What you have to do: Your response should consist solely of the lines from the one containing "у вас есть интересная ссылка" through the final line of the entries, repeated exactly.

Input records:

——————

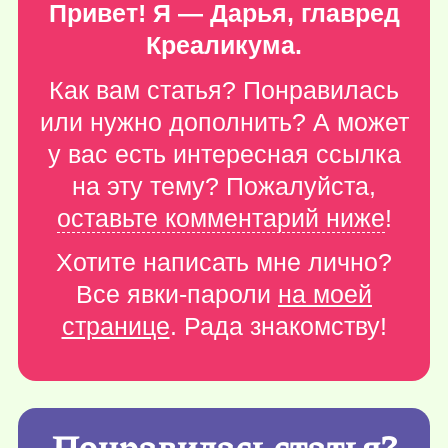
Привет! Я — Дарья, главред
Креаликума.
Как вам статья? Понравилась
или нужно дополнить? А может
у вас есть интересная ссылка
на эту тему? Пожалуйста,
оставьте комментарий ниже
!
Хотите написать мне лично?
Все явки-пароли
на моей
странице
. Рада знакомству!
Понравилась статья?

——————

Response:
у вас есть интересная ссылка
на эту тему? Пожалуйста,
оставьте комментарий ниже
!
Хотите написать мне лично?
Все явки-пароли
на моей
странице
. Рада знакомству!
Понравилась статья?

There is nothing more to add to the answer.